1. What is the equation for the line that passes through the point (-5,2) and has a slope of 0?
Answer-2
2. What is the slope of the line that passes through the points (-2, 4, 15) and (1, 1.24)?
Answer- -2.91
3. Write a funciton rule for the table shown
x 2 3 4
F(x) 8 27 64
Answer- f(x) = x^3
4. Simplify 41 - [3(6-3)]
Answer-32
1) y=2
2) You have a typo in the problem statement
3) agree
4) 41-9 = 32 agree
2. What is the slope of the line that passes through the points (-2, 4.15) and (1, 1.24)?
a.-2.91
b.-0.97
c. 3
d. none of these
Answer-a
slope = (1.24 - 4.15)/(1 -(-2))
= -2.91/3
= -.97
1. To find the equation for the line that passes through the point (-5,2) and has a slope of 0, we can use the point-slope form of a linear equation, which is y - y1 = m(x - x1), where (x1, y1) is the given point and m is the slope. Since the slope is 0, the equation becomes y - 2 = 0(x - (-5)) or y - 2 = 0 or simply y = 2. Therefore, the equation for the line is y = 2.

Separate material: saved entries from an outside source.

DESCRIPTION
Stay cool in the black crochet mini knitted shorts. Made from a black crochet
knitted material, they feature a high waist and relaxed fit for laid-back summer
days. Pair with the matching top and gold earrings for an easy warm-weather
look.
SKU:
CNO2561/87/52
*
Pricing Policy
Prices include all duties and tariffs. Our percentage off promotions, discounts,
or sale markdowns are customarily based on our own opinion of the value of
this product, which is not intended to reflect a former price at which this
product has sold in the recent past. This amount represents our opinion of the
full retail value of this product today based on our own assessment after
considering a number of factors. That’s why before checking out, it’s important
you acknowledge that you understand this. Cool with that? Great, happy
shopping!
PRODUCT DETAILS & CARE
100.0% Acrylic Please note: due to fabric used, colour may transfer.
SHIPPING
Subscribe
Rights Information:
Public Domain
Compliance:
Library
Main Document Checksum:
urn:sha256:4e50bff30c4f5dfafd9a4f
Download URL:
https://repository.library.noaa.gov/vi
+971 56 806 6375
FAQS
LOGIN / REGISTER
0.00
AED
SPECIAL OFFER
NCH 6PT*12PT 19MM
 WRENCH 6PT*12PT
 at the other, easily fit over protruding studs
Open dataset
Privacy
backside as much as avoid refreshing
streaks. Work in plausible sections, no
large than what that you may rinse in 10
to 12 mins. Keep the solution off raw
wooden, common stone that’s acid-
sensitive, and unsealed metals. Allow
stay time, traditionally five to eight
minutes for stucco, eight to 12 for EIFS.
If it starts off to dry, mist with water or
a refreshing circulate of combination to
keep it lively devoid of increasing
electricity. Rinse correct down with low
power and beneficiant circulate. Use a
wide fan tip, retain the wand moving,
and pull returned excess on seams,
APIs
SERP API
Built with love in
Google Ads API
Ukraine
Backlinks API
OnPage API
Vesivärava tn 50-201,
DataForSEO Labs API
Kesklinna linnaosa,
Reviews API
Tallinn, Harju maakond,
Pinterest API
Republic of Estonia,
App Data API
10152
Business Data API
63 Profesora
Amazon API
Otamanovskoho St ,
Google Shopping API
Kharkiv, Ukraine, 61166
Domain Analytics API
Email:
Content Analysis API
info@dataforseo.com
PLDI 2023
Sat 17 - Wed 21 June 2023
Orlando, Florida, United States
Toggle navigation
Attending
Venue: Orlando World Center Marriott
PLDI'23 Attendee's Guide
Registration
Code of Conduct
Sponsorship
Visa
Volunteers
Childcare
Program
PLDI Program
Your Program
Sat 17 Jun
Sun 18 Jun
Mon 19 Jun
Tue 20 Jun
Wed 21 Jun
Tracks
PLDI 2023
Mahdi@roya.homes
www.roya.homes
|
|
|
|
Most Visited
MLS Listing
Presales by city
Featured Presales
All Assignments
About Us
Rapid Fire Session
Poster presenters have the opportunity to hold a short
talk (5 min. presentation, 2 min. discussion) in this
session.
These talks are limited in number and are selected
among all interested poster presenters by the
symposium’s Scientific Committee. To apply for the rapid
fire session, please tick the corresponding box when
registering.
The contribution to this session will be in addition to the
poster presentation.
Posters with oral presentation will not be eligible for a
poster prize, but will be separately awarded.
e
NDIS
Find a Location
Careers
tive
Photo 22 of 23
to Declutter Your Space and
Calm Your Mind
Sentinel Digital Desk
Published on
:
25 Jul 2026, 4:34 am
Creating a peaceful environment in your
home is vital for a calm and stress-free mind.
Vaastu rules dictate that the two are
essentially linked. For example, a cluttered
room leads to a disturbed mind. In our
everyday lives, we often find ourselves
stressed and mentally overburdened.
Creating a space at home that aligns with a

2. To find the slope of the line that passes through the points (-2, 4, 15) and (1, 1.24), we need to use the formula for slope, which is (change in y)/(change in x). The change in y is 1.24 - 15 = -13.76 and the change in x is 1 - (-2) = 3. Therefore, the slope is (-13.76)/(3) = -2.91.

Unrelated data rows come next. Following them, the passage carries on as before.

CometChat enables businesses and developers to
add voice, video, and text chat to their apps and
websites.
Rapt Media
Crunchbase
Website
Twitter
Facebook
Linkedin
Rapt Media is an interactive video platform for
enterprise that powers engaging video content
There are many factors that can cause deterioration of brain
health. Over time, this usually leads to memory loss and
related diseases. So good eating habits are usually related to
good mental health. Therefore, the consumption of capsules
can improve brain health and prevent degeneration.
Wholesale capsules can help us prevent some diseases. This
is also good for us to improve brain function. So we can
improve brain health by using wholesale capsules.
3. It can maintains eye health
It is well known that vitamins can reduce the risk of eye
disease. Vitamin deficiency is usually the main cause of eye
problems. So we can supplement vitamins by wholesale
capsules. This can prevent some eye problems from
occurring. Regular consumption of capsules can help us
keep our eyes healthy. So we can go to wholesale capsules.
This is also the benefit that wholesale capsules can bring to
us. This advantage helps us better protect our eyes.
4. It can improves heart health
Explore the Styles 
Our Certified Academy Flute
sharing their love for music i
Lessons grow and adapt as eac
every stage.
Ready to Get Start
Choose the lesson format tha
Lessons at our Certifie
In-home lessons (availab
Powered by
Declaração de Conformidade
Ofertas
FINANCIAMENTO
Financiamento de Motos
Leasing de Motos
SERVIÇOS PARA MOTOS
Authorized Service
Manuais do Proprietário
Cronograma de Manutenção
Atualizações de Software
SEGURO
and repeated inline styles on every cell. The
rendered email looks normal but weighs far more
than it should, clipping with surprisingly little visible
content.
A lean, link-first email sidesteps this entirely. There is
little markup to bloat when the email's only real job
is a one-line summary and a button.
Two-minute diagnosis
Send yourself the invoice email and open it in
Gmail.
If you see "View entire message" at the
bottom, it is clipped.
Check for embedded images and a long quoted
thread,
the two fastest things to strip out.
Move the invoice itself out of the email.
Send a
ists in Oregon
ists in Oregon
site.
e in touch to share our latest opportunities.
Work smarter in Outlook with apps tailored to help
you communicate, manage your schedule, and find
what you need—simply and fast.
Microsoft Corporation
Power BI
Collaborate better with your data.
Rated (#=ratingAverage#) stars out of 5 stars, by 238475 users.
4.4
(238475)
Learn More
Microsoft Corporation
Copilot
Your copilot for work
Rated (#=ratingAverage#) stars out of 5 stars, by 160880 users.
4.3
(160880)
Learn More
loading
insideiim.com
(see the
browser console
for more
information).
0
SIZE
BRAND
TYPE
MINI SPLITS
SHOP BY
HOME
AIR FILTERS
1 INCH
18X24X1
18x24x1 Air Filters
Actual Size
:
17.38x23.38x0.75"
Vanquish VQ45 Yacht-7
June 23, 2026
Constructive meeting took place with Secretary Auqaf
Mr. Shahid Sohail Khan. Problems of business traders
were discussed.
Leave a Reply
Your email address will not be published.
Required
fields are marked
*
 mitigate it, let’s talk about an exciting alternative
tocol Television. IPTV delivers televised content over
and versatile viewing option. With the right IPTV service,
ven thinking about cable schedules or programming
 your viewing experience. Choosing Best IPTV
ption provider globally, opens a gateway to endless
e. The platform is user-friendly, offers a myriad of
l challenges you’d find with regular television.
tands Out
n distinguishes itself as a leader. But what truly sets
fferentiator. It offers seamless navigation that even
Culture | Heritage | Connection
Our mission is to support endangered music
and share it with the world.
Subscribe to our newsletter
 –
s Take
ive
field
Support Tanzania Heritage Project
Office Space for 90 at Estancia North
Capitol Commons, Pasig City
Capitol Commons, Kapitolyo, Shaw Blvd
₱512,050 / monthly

3. To write a function rule for the table shown, we need to identify the relationship between the input (x) and the output (F(x)). Looking at the table, it can be observed that the output is equal to the cube of the input. Therefore, the function rule is f(x) = x^3.
4. To simplify the expression 41 - [3(6-3)], we start by evaluating the expression inside the parentheses (6-3), which is equal to 3. Then, we multiply 3 by 3, giving us 9. Finally, we subtract 9 from 41, resulting in 32. Hence, the simplified expression is 32.